Bristol Palin vents about her ex and the McCains, but if she's learned some life lessons they don't come through in her memoir.
It seems Bristol Palin has lived several lifetimes in her 20 years.
At an age when most 20-year-olds are adjusting to college and doing their own laundry, the eldest daughter of Sarah Palin had already: broken her own vow to remain celibate until marriage; became a teenage mother; stumbled through an on-again, off-again troubled relationship with the father of her child; entered the fray of reality TV on “Dancing with the Stars”; and got media-savvy fast on the 2008 McCain-Palin campaign trail.
Did we forget to mention she’s also published a memoir?
Not Afraid of Life: My Journey So Far, hit shelves Tuesday and its already creating waves.
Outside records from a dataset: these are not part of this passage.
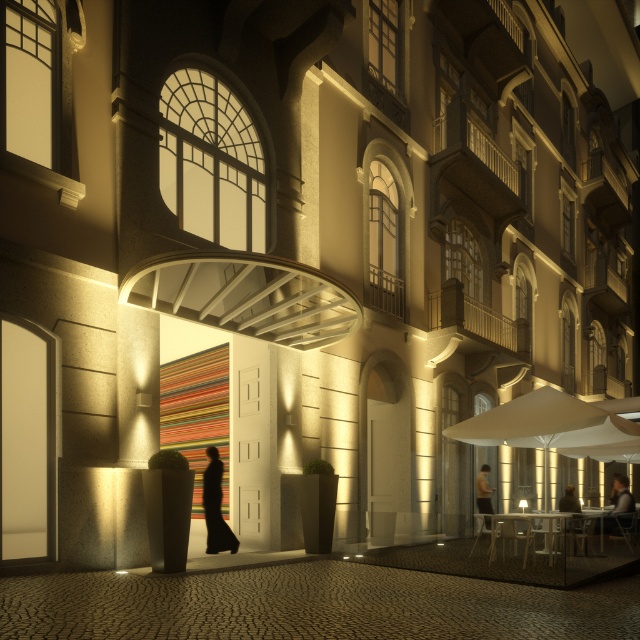 Who is taller, black fabric person at center or dark gray sweater at lower right?

With more height is dark gray sweater at lower right.

Does black fabric person at center appear on the right side of dark gray sweater at lower right?

In fact, black fabric person at center is to the left of dark gray sweater at lower right.

Between point (208, 451) and point (618, 502), which one is positioned in front?

Point (208, 451)

Locate an element on the screen. The width and height of the screenshot is (640, 640). black fabric person at center is located at coordinates 216,506.

Is dark gray sweater at lower right shorter than dark brown leather jacket at lower right?

In fact, dark gray sweater at lower right may be taller than dark brown leather jacket at lower right.

Which of these two, dark gray sweater at lower right or dark brown leather jacket at lower right, stands taller?

dark gray sweater at lower right is taller.

Is point (620, 499) more distant than point (483, 486)?

That is True.

What are the coordinates of `dark gray sweater at lower right` in the screenshot? It's located at click(x=618, y=502).

Does black fabric person at center have a smaller size compared to dark brown leather jacket at lower right?

Incorrect, black fabric person at center is not smaller in size than dark brown leather jacket at lower right.

I want to click on black fabric person at center, so click(x=216, y=506). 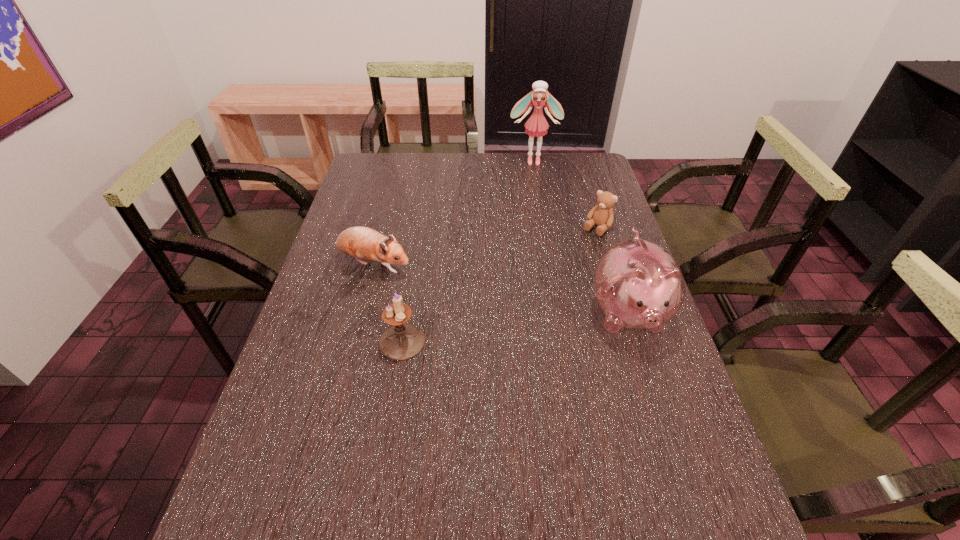 Locate an element on the screen. The image size is (960, 540). vacant spot on the desktop that is between the candle holder and the piggy bank and is positioned at the face of the hamster is located at coordinates (520, 327).

Find the location of a particular element. The width and height of the screenshot is (960, 540). free spot on the desktop that is between the third tallest object and the piggy bank and is positioned on the face of the teddy bear is located at coordinates (504, 329).

Where is `vacant space on the desktop that is between the third shortest object and the piggy bank and is positioned on the front-facing side of the farthest object`? This screenshot has height=540, width=960. vacant space on the desktop that is between the third shortest object and the piggy bank and is positioned on the front-facing side of the farthest object is located at coordinates (543, 325).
The younger Ms. Palin dishes on everything, from losing her virginity while drunk on wine coolers, to her combustible relationship with “the gnat named Levi Johnston,” to her intense dislike for the McCains.
(Mr. Johnston, of course, will be releasing his own memoir, “Deer in the Headlights: My Life in Sarah Palin’s Crosshairs,” later this summer. We’ll report later on the quarter-life memoir trend.)
Palin begins her book with her account of the seminal night that “would affect my life in ways a teenager could not comprehend.”
She recounts a summer night in high school when she went on a camping trip with Johnston, got woozy on wine coolers, and woke up the next morning in a tent, next to Johnston’s empty sleeping bag.